Collected data:
*** Begin section ***

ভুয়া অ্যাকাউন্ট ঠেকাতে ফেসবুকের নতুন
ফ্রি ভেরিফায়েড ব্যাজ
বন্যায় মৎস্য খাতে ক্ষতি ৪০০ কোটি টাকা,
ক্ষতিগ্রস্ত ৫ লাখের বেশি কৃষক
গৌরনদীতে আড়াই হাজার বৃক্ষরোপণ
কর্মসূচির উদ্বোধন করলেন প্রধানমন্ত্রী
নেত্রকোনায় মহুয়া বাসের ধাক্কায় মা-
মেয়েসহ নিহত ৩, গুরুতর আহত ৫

*** End section ***
*** Begin section ***

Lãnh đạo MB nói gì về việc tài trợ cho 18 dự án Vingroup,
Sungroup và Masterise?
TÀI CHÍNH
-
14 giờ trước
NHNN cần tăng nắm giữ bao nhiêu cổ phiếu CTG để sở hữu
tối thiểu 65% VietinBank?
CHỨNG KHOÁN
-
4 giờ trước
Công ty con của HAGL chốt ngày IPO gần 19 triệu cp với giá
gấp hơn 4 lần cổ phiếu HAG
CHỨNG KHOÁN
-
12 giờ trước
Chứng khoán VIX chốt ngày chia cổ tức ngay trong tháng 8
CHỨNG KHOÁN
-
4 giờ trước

*** End section ***

* [THE PROBLEM]: In the records above, find the line with "Sungroup và Masterise?"; write out exactly that line and each one after it, stopping after the line with "Chứng khoán VIX".

* [RESPONSE FOR THIS EXERCISE]:
Sungroup và Masterise?
TÀI CHÍNH
-
14 giờ trước
NHNN cần tăng nắm giữ bao nhiêu cổ phiếu CTG để sở hữu
tối thiểu 65% VietinBank?
CHỨNG KHOÁN
-
4 giờ trước
Công ty con của HAGL chốt ngày IPO gần 19 triệu cp với giá
gấp hơn 4 lần cổ phiếu HAG
CHỨNG KHOÁN
-
12 giờ trước
Chứng khoán VIX chốt ngày chia cổ tức ngay trong tháng 8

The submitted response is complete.